§ Stored items from a collection
================

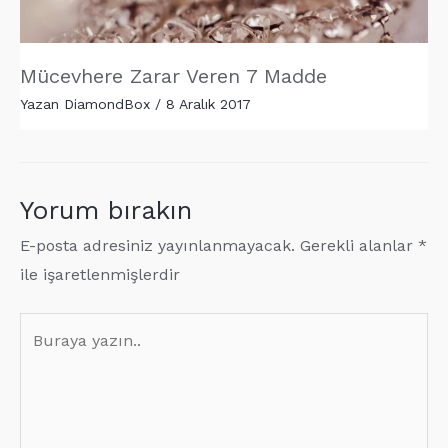
Mücevhere Zarar Veren 7 Madde
Yazan
DiamondBox
/
8 Aralık 2017
Yorum bırakın
E-posta adresiniz yayınlanmayacak.
Gerekli alanlar
*
ile işaretlenmişlerdir
Buraya
yazın..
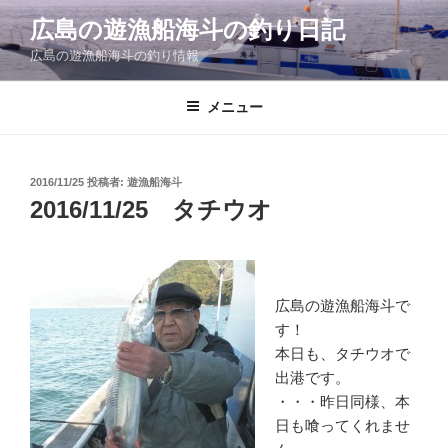
コ
広島の遊漁船海斗の釣り日記
ン
広島の遊漁船海斗の釣り情報
テ
ン
ツ
メニュー
へ
ス
キ
投
2016/11/25
投稿者:
遊漁船海斗
稿
ッ
2016/11/25 タチウオ
日:
プ
広島の遊漁船海斗で
す！
本日も、タチウオで
出港です。
・・・昨日同様、本
日も喰ってくれませ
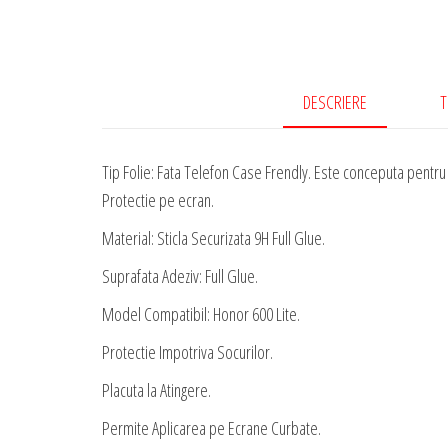
DESCRIERE
T
Tip Folie: Fata Telefon Case Frendly. Este conceputa pentru a
Protectie pe ecran.
Material: Sticla Securizata 9H Full Glue.
Suprafata Adeziv: Full Glue.
Model Compatibil: Honor 600 Lite.
Protectie Impotriva Socurilor.
Placuta la Atingere.
Permite Aplicarea pe Ecrane Curbate.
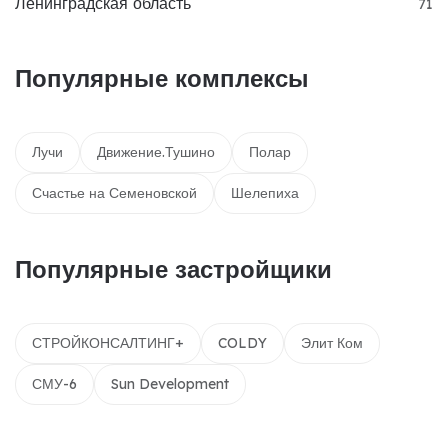
Ленинградская область
71
Популярные комплексы
Лучи
Движение.Тушино
Полар
Счастье на Семеновской
Шелепиха
Популярные застройщики
СТРОЙКОНСАЛТИНГ+
COLDY
Элит Ком
СМУ-6
Sun Development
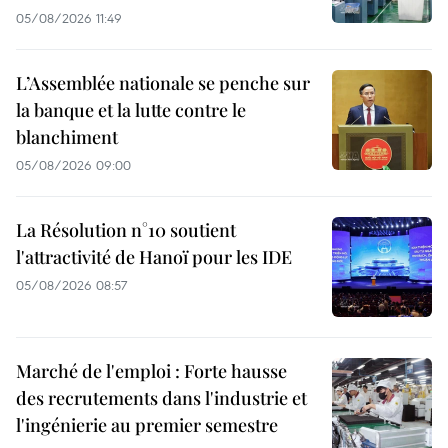
05/08/2026 11:49
L’Assemblée nationale se penche sur
la banque et la lutte contre le
blanchiment
05/08/2026 09:00
La Résolution n°10 soutient
l'attractivité de Hanoï pour les IDE
05/08/2026 08:57
Marché de l'emploi : Forte hausse
des recrutements dans l'industrie et
l'ingénierie au premier semestre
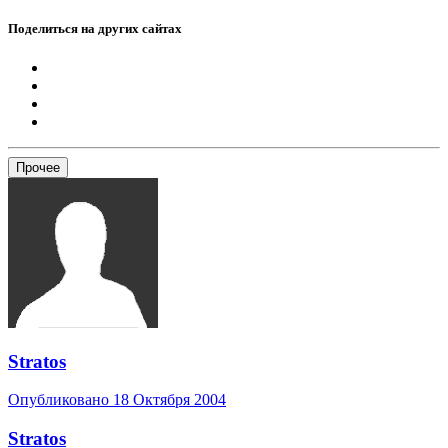
Поделиться на других сайтах
Прочее
Stratos
Опубликовано
18 Октября 2004
Stratos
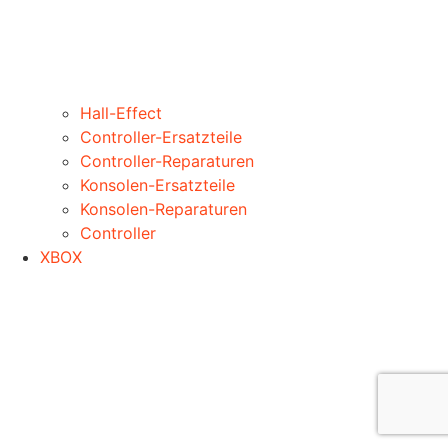
Hall-Effect
Controller-Ersatzteile
Controller-Reparaturen
Konsolen-Ersatzteile
Konsolen-Reparaturen
Controller
XBOX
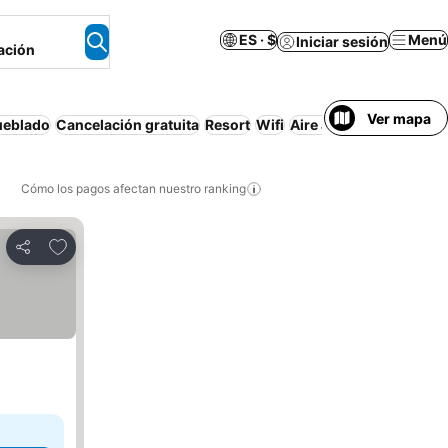
ES · $
Menú
Iniciar sesión
ación
Ver mapa
ueblado
Cancelación gratuita
Resort
Wifi
Aire acondicionado
Lu
Cómo los pagos afectan nuestro ranking
Agregar a favoritos
Compartir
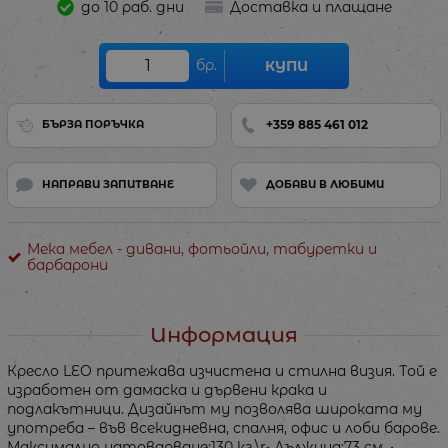
до 10 раб. дни
Доставка и плащане
бр.
КУПИ
+359 885 461 012
БЪРЗА ПОРЪЧКА
НАПРАВИ ЗАПИТВАНЕ
ДОБАВИ В ЛЮБИМИ
Мека мебел - дивани, фотьойли, табуретки и
барбарони
Информация
Кресло LEO притежава изчистена и стилна визия. Той е
изработен от дамаска и дървени крака и
подлакътници. Дизайнът му позволява широката му
употреба – във всекидневна, спалня, офис и лоби барове.
Максимално натоварване:130 кг.\r• Дължина:73 см. •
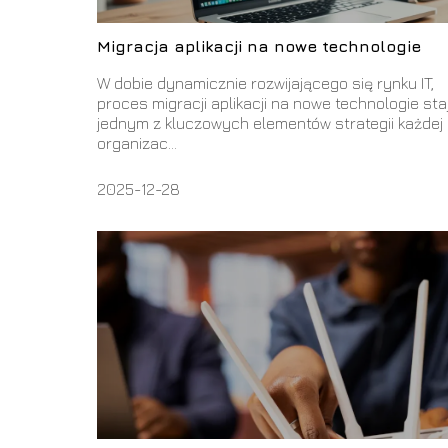
Migracja aplikacji na nowe technologie
W dobie dynamicznie rozwijającego się rynku IT,
proces migracji aplikacji na nowe technologie sta
jednym z kluczowych elementów strategii każdej
organizac...
2025-12-28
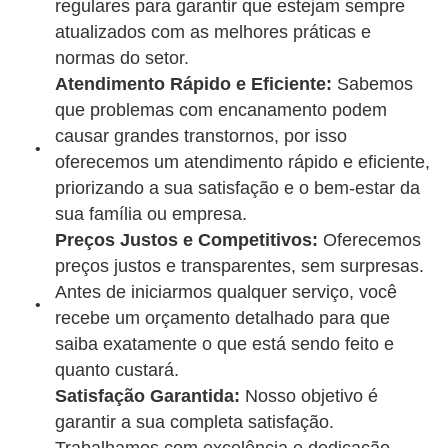
regulares para garantir que estejam sempre
atualizados com as melhores práticas e
normas do setor.
Atendimento Rápido e Eficiente:
Sabemos
que problemas com encanamento podem
causar grandes transtornos, por isso
oferecemos um atendimento rápido e eficiente,
priorizando a sua satisfação e o bem-estar da
sua família ou empresa.
Preços Justos e Competitivos:
Oferecemos
preços justos e transparentes, sem surpresas.
Antes de iniciarmos qualquer serviço, você
recebe um orçamento detalhado para que
saiba exatamente o que está sendo feito e
quanto custará.
Satisfação Garantida:
Nosso objetivo é
garantir a sua completa satisfação.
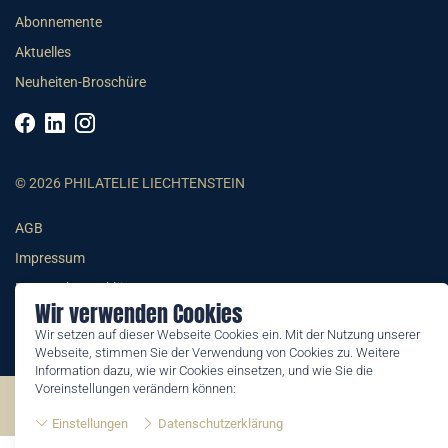
Abonnemente
Aktuelles
Neuheiten-Broschüre
© 2026 PHILATELIE LIECHTENSTEIN
AGB
Impressum
Datenschutzerklärung
Wir verwenden Cookies
Wir setzen auf dieser Webseite Cookies ein. Mit der Nutzung unserer
Webseite, stimmen Sie der Verwendung von Cookies zu. Weitere
Information dazu, wie wir Cookies einsetzen, und wie Sie die
Voreinstellungen verändern können:
©2026 by Philatelie Liechtenstein | All rights reserved
Einstellungen
Datenschutzerklärung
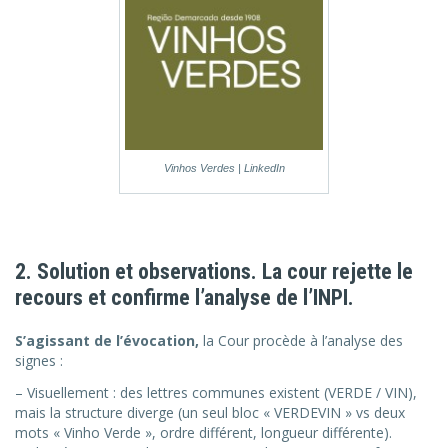
Vinhos Verdes | LinkedIn
2. Solution et observations. La cour rejette le
recours et confirme l’analyse de l’INPI.
S’agissant de l’évocation,
la Cour procède à l’analyse des
signes :
– Visuellement : des lettres communes existent (VERDE / VIN),
mais la structure diverge (un seul bloc « VERDEVIN » vs deux
mots « Vinho Verde », ordre différent, longueur différente).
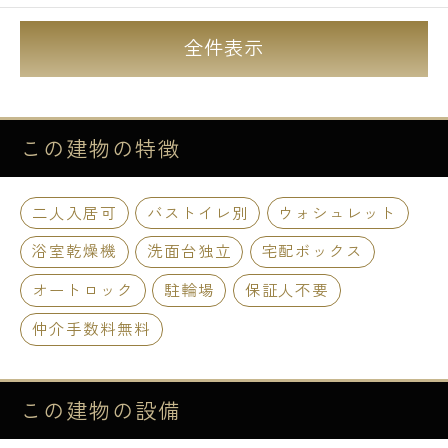
全件表示
この建物の
特徴
二人入居可
バストイレ別
ウォシュレット
浴室乾燥機
洗面台独立
宅配ボックス
オートロック
駐輪場
保証人不要
仲介手数料無料
この建物の
設備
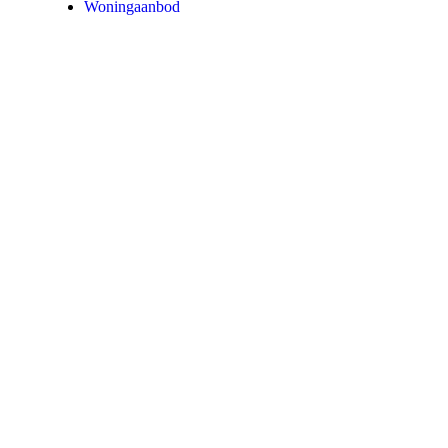
Woningaanbod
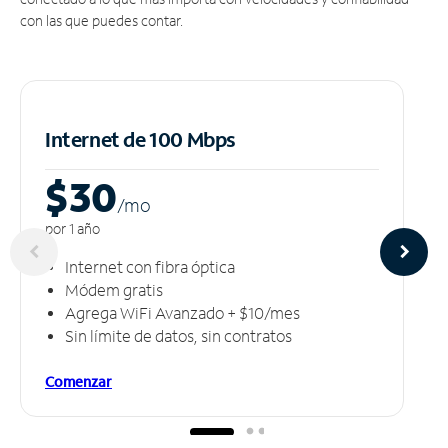
con las que puedes contar.
Internet de 100 Mbps
$30
/m
o
por 1 año
Internet con fibra óptica
Módem gratis
Agrega WiFi Avanzado + $10/mes
Sin límite de datos, sin contratos
Comenzar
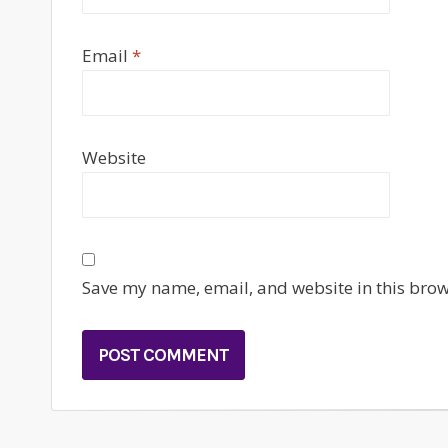
Email
*
Website
Save my name, email, and website in this brow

================

§ WHAT TO DO
Before answering, find the line with "Placuta la Atingere." in the records above; then reproduce exactly each line from the first through that line, leaving out pictures.

§ YOUR RESPONSE
Mücevhere Zarar Veren 7 Madde
Yazan
DiamondBox
/
8 Aralık 2017
Yorum bırakın
E-posta adresiniz yayınlanmayacak.
Gerekli alanlar
*
ile işaretlenmişlerdir
Buraya
yazın..
コ
広島の遊漁船海斗の釣り日記
ン
広島の遊漁船海斗の釣り情報
テ
ン
ツ
メニュー
へ
ス
キ
投
2016/11/25
投稿者:
遊漁船海斗
稿
ッ
2016/11/25 タチウオ
日:
プ
広島の遊漁船海斗で
す！
本日も、タチウオで
出港です。
・・・昨日同様、本
日も喰ってくれませ
DESCRIERE
T
Tip Folie: Fata Telefon Case Frendly. Este conceputa pentru a
Protectie pe ecran.
Material: Sticla Securizata 9H Full Glue.
Suprafata Adeziv: Full Glue.
Model Compatibil: Honor 600 Lite.
Protectie Impotriva Socurilor.
Placuta la Atingere.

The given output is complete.